INPUT RECORDS:
━━━━━━━━━━
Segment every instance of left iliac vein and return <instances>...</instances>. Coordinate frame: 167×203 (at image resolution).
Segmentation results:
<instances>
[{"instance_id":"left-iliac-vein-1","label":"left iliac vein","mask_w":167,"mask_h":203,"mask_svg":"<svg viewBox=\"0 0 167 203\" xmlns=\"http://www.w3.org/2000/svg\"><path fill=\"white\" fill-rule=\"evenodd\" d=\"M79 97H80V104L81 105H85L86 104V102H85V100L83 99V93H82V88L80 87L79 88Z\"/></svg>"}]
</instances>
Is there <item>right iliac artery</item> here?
━━━━━━━━━━
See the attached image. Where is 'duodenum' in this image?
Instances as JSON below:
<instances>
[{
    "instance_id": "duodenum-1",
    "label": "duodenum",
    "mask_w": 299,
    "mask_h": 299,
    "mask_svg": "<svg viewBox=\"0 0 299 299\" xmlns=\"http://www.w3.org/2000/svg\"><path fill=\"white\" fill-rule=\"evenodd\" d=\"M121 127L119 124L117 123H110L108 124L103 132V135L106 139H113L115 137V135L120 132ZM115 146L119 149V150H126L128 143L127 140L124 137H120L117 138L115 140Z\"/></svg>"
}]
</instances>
━━━━━━━━━━
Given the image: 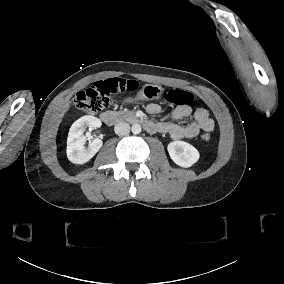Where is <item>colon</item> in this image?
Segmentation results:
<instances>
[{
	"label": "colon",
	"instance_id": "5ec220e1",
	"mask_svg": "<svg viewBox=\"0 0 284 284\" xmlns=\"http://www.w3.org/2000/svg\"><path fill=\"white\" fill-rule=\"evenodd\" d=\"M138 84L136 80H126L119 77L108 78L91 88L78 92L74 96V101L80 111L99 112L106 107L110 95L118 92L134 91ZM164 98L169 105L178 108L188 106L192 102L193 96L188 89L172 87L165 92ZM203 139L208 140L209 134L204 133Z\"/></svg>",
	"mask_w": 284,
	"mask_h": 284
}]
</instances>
━━━━━━━━━━
ACTIVITY: Could you write out, exactly as they stand, only the lines above that begin at the line with "Segment every instance" and stop after the line with "Is there <item>right"?

SOLUTION TO THIS PROBLEM:
Segment every instance of left iliac vein and return <instances>...</instances>. Coordinate frame: 167×203 (at image resolution).
Segmentation results:
<instances>
[{"instance_id":"left-iliac-vein-1","label":"left iliac vein","mask_w":167,"mask_h":203,"mask_svg":"<svg viewBox=\"0 0 167 203\" xmlns=\"http://www.w3.org/2000/svg\"><path fill=\"white\" fill-rule=\"evenodd\" d=\"M79 97H80V104L81 105H85L86 104V102H85V100L83 99V93H82V88L80 87L79 88Z\"/></svg>"}]
</instances>
Is there <item>right iliac artery</item> here?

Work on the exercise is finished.